Surprisingly, speakers underlined EU’s anticipated timeline to develop recycling plants, with a scarce input of end of life applications. According to Andreas Opelt (Saubermacher) and Verena Fuchs (Cylib), for electric vehicle batteries, the timeline for returns is uncertain; early fleets are lasting longer than expected, delaying the recycling ramp-up. Opelt concluded his presentation with a pragmatic message: “The storm of batteries is coming, but if you build capacity too early, plants will sit empty”, arguing timing is critical.
Across the EU, roughly 300,000 tonnes of batteries enter the market annually. Collection rates for household batteries account for approximately 50%. Many still end up in mixed waste streams or embedded in consumer products. Lithium-ion batteries, now almost omnipresent in common electronics, pose fire hazards during transport and processing.
Industry response
Saubermacher announced the opening of what Andreas Opel called “Europe’s most modern recycling plant” early next year. The facility will process 50,000 tonnes of batteries annually, using AI-driven sorting to achieve 99% accuracy and advanced fire protection systems.
Cylib, represented by Verena Fuchs, is scaling up its proprietary water-based recycling process, which recovers lithium and graphite with 90% efficiency and an 80% lower carbon footprint compared to conventional methods. After validating its technology through more than 35 industrial projects, the company is preparing its first large-scale plant in Germany, capable of processing feedstock equivalent to 140,000 EV batteries per year. Cylib’s approach reduces chemical use, recirculates water and produces high-purity raw materials, aiming to meet EU targets on recycled content.
“If you don’t get 99% quality in sorting, you will never get raw material purity for reuse,” Opel said, underlining the technical complexity of the task – a challenge numerous members of the Cluster Hub are currently addressing.
EU-funded R&I , collaboration and strategy
Eleonora Cali (Rina Consulting), speaking for the Materials for Batteries Hub underlined that circularity cannot be achieved in isolation – a central idea that generated the hub in the first place. Twenty minutes proved to be a challenge to deliver a presentation of each of the 24 members of the hub. The platform connects projects working on different cross-sectorial aspects of the battery value chain, from battery passports, automated dismantling, to reverse logistics and material recovery. Eleonora brought concrete examples how EU-funded projects like BATRAW, FREE4LIB, CICERO, RENOVATE, RESPECT and GR4FITE3 address these aspects hands-on.
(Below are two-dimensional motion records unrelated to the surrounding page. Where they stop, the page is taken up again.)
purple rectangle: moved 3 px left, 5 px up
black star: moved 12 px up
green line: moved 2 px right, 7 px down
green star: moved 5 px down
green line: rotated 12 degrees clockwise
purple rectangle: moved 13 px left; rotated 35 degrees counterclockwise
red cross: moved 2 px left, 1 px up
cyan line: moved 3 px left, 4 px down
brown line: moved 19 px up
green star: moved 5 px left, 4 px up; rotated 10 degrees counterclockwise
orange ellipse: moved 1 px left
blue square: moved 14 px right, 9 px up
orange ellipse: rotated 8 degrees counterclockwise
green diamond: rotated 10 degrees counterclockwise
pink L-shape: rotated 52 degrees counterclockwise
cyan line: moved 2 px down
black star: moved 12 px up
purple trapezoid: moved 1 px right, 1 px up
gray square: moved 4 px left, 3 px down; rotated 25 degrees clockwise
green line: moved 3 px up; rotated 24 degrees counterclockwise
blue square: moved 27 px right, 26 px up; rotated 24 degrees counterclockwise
The other cluster, titled Circular Battery, presented by Jefferson Palas (EURECAT), introduced other EU-funded initiatives: BatteReverse, RECIRCULATE, REBELION and REINFORCE, each addressing Europe’s end-of-life battery challenge. Similar to the Materials for batteries Hub, Circular Battery focuses on similar topics: standardising dismantling processes, improving safety during handling and transport, and creating digital tools like battery passports for traceability. Key innovations include automated dismantling, second-life models and protocols to reduce fire risks.
Speakers called for:
- accelerated permitting for recycling infrastructures. In China, you can build a recycling plant in six months. In Europe, six months is not even enough to submit a permit,” Opel warned.
- enforcement of design-for-recycling standards in new battery regulations.
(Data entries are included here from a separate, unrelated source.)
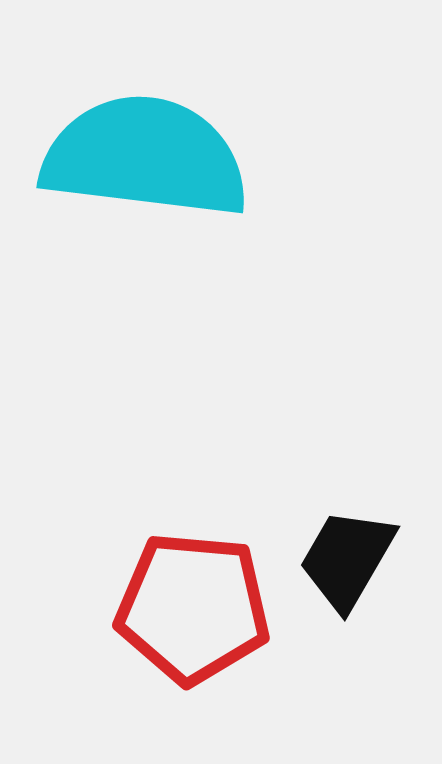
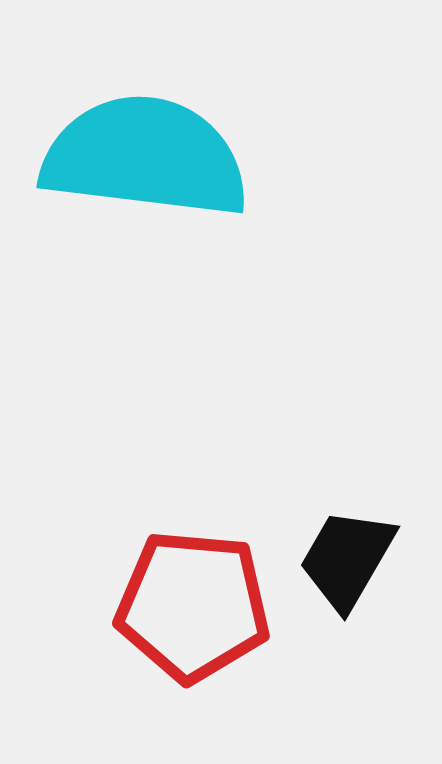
red pentagon: moved 2 px up
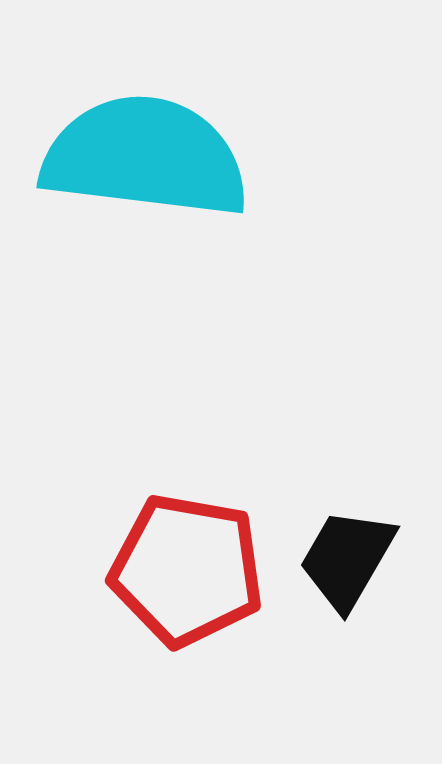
red pentagon: moved 6 px left, 36 px up; rotated 5 degrees clockwise
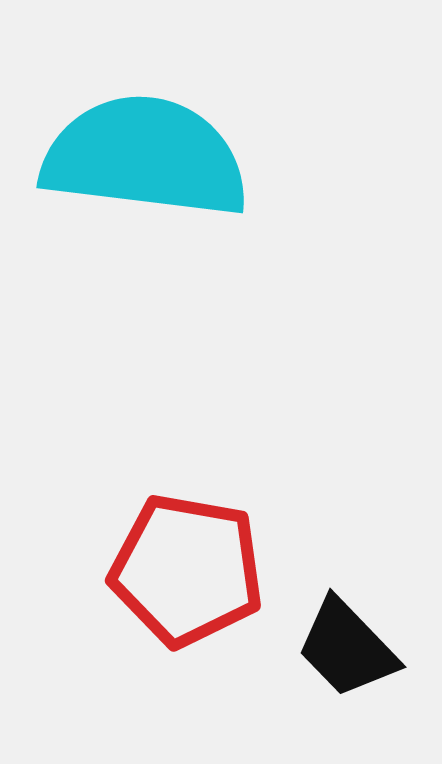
black trapezoid: moved 89 px down; rotated 74 degrees counterclockwise
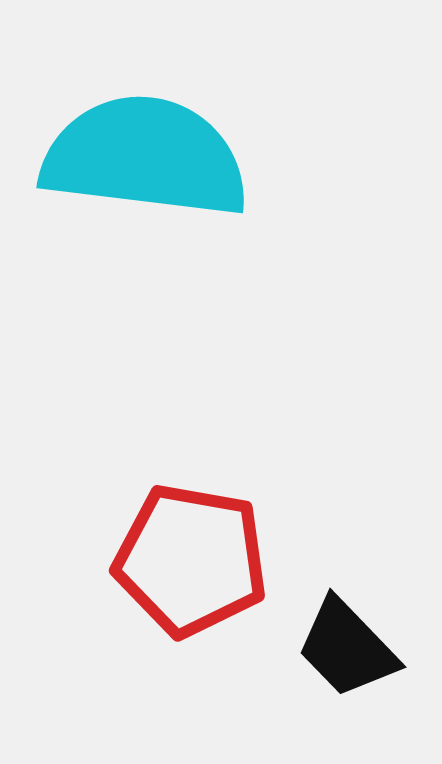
red pentagon: moved 4 px right, 10 px up
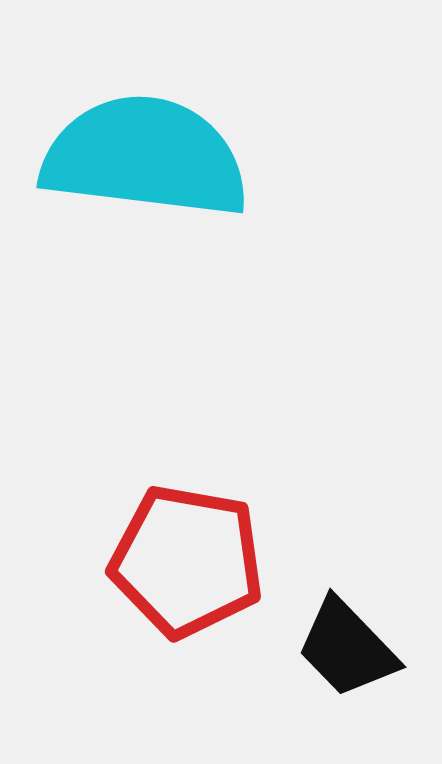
red pentagon: moved 4 px left, 1 px down
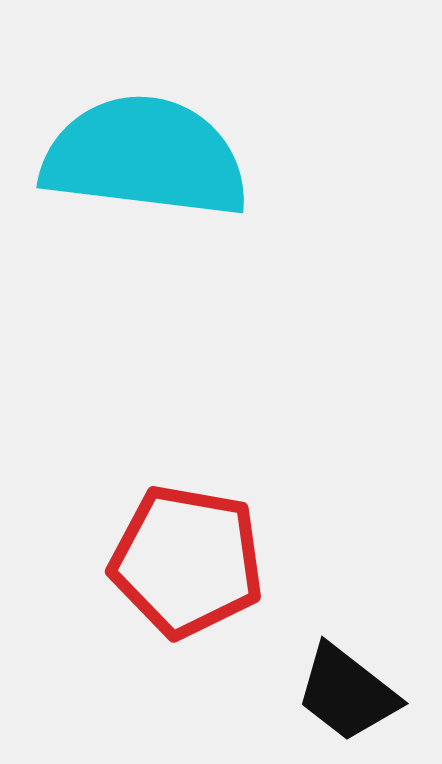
black trapezoid: moved 45 px down; rotated 8 degrees counterclockwise
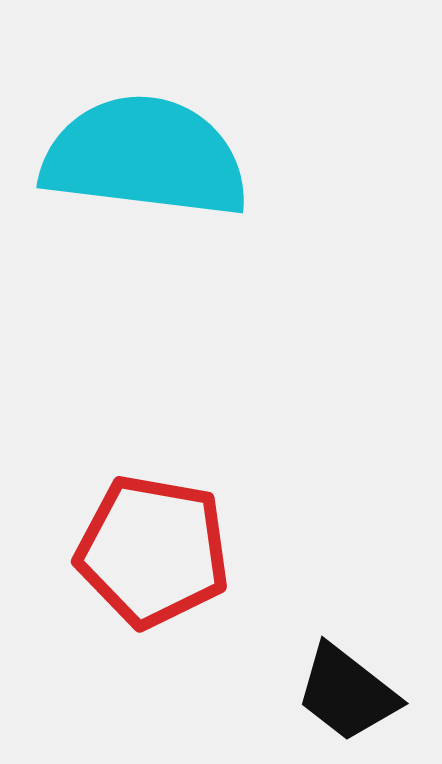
red pentagon: moved 34 px left, 10 px up
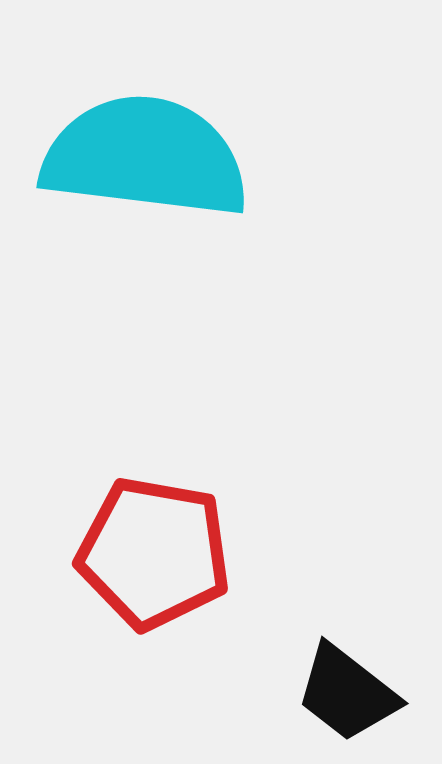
red pentagon: moved 1 px right, 2 px down
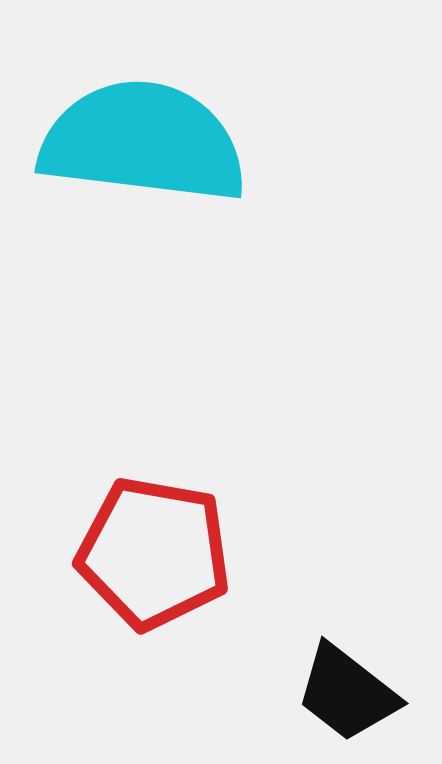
cyan semicircle: moved 2 px left, 15 px up
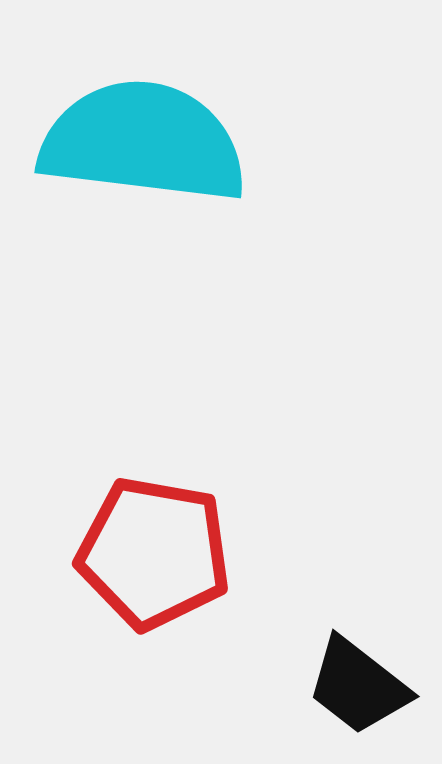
black trapezoid: moved 11 px right, 7 px up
- support for industrial scale-up through funding but also simplified regulation.
- call to impose all possible measures to prevent black mass from exiting Europe, already reinforced by its recent classification as hazardous waste.
Probably one of the messages we take with us and integrate it to our initiatives’ objectives is that policies like the EU’s Critical Raw Materials Act, Battery Regulation and now recently adopted ReSourceEU provide the framework. What is needed now is execution at speed.